Grant, an experienced hiker from Montana, is the character who provides the
most connection between the two groups. Like the porters, he doesn’t have the
best equipment. His poncho is a garbage sack, he uses his father’s old canvas
Army-issue tent, and, notably, he chooses to carry his own gear up as opposed to
having the porters carry it for him. Also, Grant knows some Swahili, the local language. This, more than anything, seems to impress Rita in that his knowledge of
Swahili serves to bridge the cultural gap between the two parties.
Now a porter is walking down the path, in jeans, a sweater, and tennis shoes. Rita and Grant stop and step to one side to allow him to
pass.
“Jambo,” Grant says.
“Jambo,” the man says, and continues down the trail.
The exchange was quick but extraordinary.
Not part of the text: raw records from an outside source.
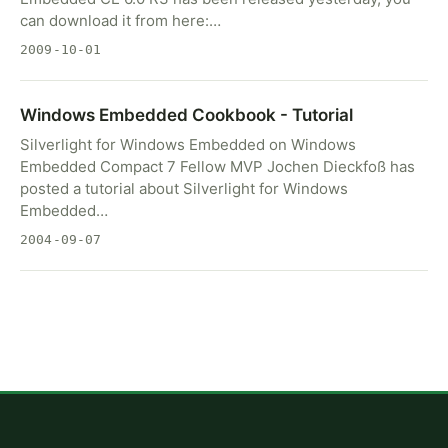
can download it from here:…
2009-10-01
Windows Embedded Cookbook - Tutorial
Silverlight for Windows Embedded on Windows
Embedded Compact 7 Fellow MVP Jochen Dieckfoß has
posted a tutorial about Silverlight for Windows
Embedded…
2004-09-07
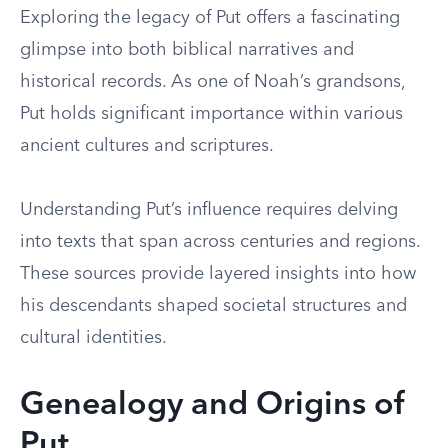
Exploring the legacy of Put offers a fascinating
glimpse into both biblical narratives and
historical records. As one of Noah’s grandsons,
Put holds significant importance within various
ancient cultures and scriptures.
Understanding Put’s influence requires delving
into texts that span across centuries and regions.
These sources provide layered insights into how
his descendants shaped societal structures and
cultural identities.
Genealogy and Origins of
Put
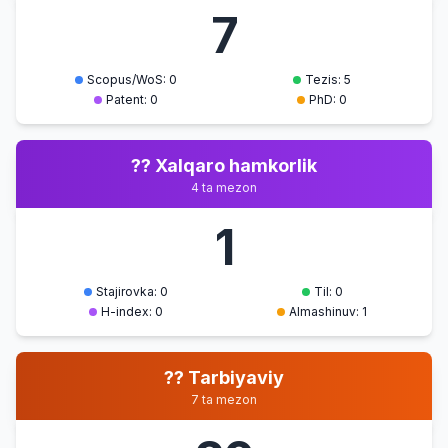
7
STYLES
O'TNA
Scopus/WoS: 0
Tezis: 5
SPECIAL
Patent: 0
PhD: 0
LITERARY
8
Vide
21.07.2026
VOCABULARY
?? Xalqaro hamkorlik
O'TNA
4 ta mezon
INTERACTION OF
1
LOGICAL AND
9
Vide
EMOTIVE
21.07.2026
MEANINGS
Stajirovka: 0
Til: 0
H-index: 0
Almashinuv: 1
O'TNA
COLLOQUIAL
?? Tarbiyaviy
10
Vide
VOCABULARY
21.07.2026
7 ta mezon
O'TNA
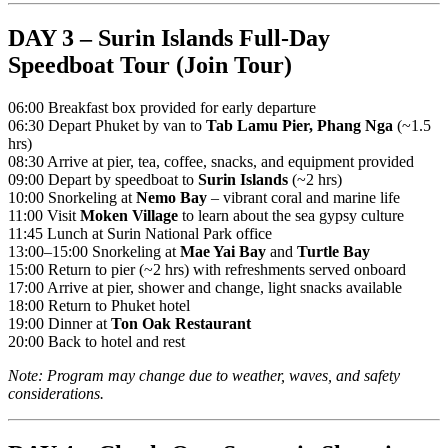
DAY 3 – Surin Islands Full-Day
Speedboat Tour (Join Tour)
06:00 Breakfast box provided for early departure
06:30 Depart Phuket by van to
Tab Lamu Pier, Phang Nga
(~1.5
hrs)
08:30 Arrive at pier, tea, coffee, snacks, and equipment provided
09:00 Depart by speedboat to
Surin Islands
(~2 hrs)
10:00 Snorkeling at
Nemo Bay
– vibrant coral and marine life
11:00 Visit
Moken Village
to learn about the sea gypsy culture
11:45 Lunch at Surin National Park office
13:00–15:00 Snorkeling at
Mae Yai Bay
and
Turtle Bay
15:00 Return to pier (~2 hrs) with refreshments served onboard
17:00 Arrive at pier, shower and change, light snacks available
18:00 Return to Phuket hotel
19:00 Dinner at
Ton Oak Restaurant
20:00 Back to hotel and rest
Note: Program may change due to weather, waves, and safety
considerations.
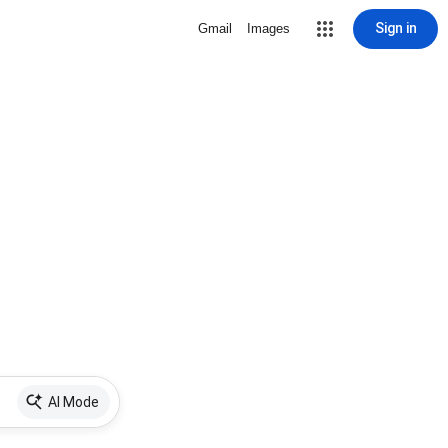
Sign in
Gmail
Images
AI Mode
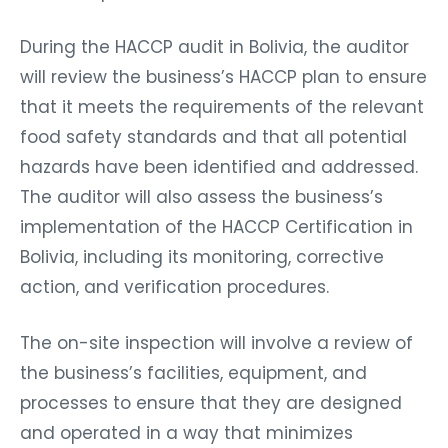
During the HACCP audit in Bolivia, the auditor
will review the business’s HACCP plan to ensure
that it meets the requirements of the relevant
food safety standards and that all potential
hazards have been identified and addressed.
The auditor will also assess the business’s
implementation of the HACCP Certification in
Bolivia, including its monitoring, corrective
action, and verification procedures.
The on-site inspection will involve a review of
the business’s facilities, equipment, and
processes to ensure that they are designed
and operated in a way that minimizes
Grant had lowered
his voice to a basso profundo, stretching the second syllable for a few
seconds in an almost musical way. The porter had said the word
back with identical inflection. It was like a greeting between teammates, doubles partners—simple, warm, understated but understood. (159)
53
Rita had not taken the time to learn any Swahili, but Grant has. Grant, it becomes clear, wants a more authentic experience; thus, he has taken the time to
learn some of the local language and feels the need to bring his own equipment
up the mountain. Here, Eggers makes a division between travelers who have monetary means, and travelers who have monetary means with intention. To Jerry, one
of the paying hikers, Grant becomes a source of sarcasm. Rita sees Grant, surrounded by porters, playing a “tennislike game” with one of the porters (177).
“Grant is barefoot and grinning” (177). Jerry draws attention to Grant and calls
him, “‘Saint Grant of the Porters!’” (177). There is a constant tension between
Grant, who is seeking to connect with these people of a culture far removed from
Montana, and Jerry, a person who feels the right of privilege.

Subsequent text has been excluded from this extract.